To sing the perfect song,
And by a half-tone lost the key,
There the potent sorrow, there the grief,
The pale, sad staring of Life's Tragedy.

To have come near to the perfect love,
Not the hot passion of untempered youth,
But that which lies aside its vanity,
And gives, for thy trusting worship, truth.

This, this indeed is to be accursed,
For if we mortals love, or if we sing,
We count our joys not by what we have,
But by what kept us from that perfect thing.


Achieving Perfection in Medicine...
But is that possible and is that expected of physicians? Is anything less than perfection, even a mistake, an error, represent intolerable behavior and result for a physician? Are we held to a higher standard because we can hold life and death in our own hands? Is the physician's excuse a valid and rational one that making errors provides a means for the physician to learn. And where is the line drawn between a good and a harm?

Read this
University of California School of Medicine Commencement 2005 Senior Address by Peter de Blank
about making mistakes in medical school and in medicine.

Should physicians take the view of the poet Dunbar and “count our joys” not by what our imperfect medical results have accomplished but only when we have attained the “miracle” our patients may desire? ..Maurice.

3 Comments:

At Tuesday, September 12, 2006 8:11:00 PM, Anonymous Anonymous said...

Would joy be perfect if there were nothing left to achieve? Nothing to strive for?

Why continue to practice medicine if it poses absolutely no challenge, no need to attain a further goal?

I think that once all of the questions are answered, and medicine is practiced only by "technicians" who have miracles at their fingertips, that it will begin to draw a different type person ...

 
At Tuesday, September 12, 2006 11:33:00 PM, Blogger Maurice Bernstein, M.D. said...

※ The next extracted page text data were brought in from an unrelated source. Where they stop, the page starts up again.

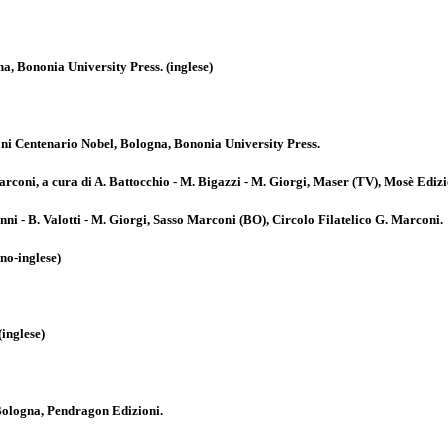
gna, Bononia University Press. (inglese)
ni Centenario Nobel, Bologna, Bononia University Press.
ni, a cura di A. Battocchio - M. Bigazzi - M. Giorgi, Maser (TV), Mosè Edizion
anni - B. Valotti - M. Giorgi, Sasso Marconi (BO), Circolo Filatelico G. Marconi.
ano-inglese)
(inglese)
, Bologna, Pendragon Edizioni.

Moof, you have found the word which defines the practical limits of the goal in medicine,practice. I wonder how many patients who use that word in talking about their doctors truely realize that the use word "practice" means literally that, "practice". Perhaps, if they did, they would be more tolerant to the physician's lack of perfection in the work of his or her profession.! ..Maurice.

 
At Wednesday, September 13, 2006 7:57:00 PM, Anonymous Anonymous said...

Maurice it is up to the medical profession to make sure the use of the word ‘practice’ is reasonable. The example given to me by a doctor was this. He delivered 400 babies while training. He pointed out that some doctors deliver as few as 10 babies during their training.

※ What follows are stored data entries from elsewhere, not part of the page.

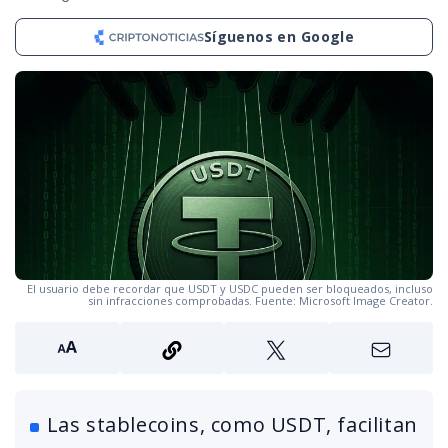
Síguenos en Google
El usuario debe recordar que USDT y USDC pueden ser bloqueados, incluso
sin infracciones comprobadas. Fuente: Microsoft Image Creator.
Las stablecoins, como USDT, facilitan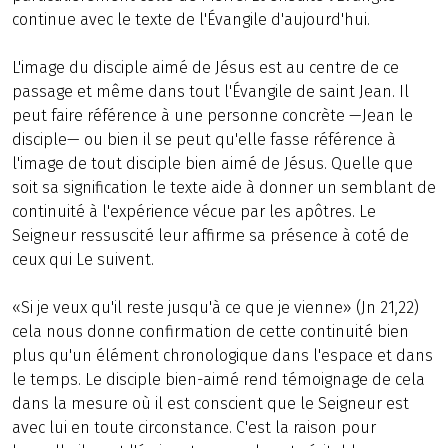
continue avec le texte de l'Évangile d'aujourd'hui.
L'image du disciple aimé de Jésus est au centre de ce
passage et même dans tout l'Évangile de saint Jean. Il
peut faire référence à une personne concrète —Jean le
disciple— ou bien il se peut qu'elle fasse référence à
l'image de tout disciple bien aimé de Jésus. Quelle que
soit sa signification le texte aide à donner un semblant de
continuité à l'expérience vécue par les apôtres. Le
Seigneur ressuscité leur affirme sa présence à coté de
ceux qui Le suivent.
«Si je veux qu'il reste jusqu'à ce que je vienne» (Jn 21,22)
cela nous donne confirmation de cette continuité bien
plus qu'un élément chronologique dans l'espace et dans
le temps. Le disciple bien-aimé rend témoignage de cela
dans la mesure où il est conscient que le Seigneur est
avec lui en toute circonstance. C'est la raison pour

Both are certified to do the same job and yet one is practicing medicine while the other is practicing being a doctor. There are stupid mistakes and there are intelligent mistakes. I’ve been subjected to both forms by doctors. The stupid mistake is unforgivable whereas the intelligent mistake is unfortunate. Yet in the eyes of the medical community both are simply unfortunate. I don’t think many patients actually expect miracles but I also don’t think they expect to be viewed as toys to be practiced on. Doctors should feel joy when they practice medicine and shame when they practice being doctors on patients who don’t have a clue they are being used for practice.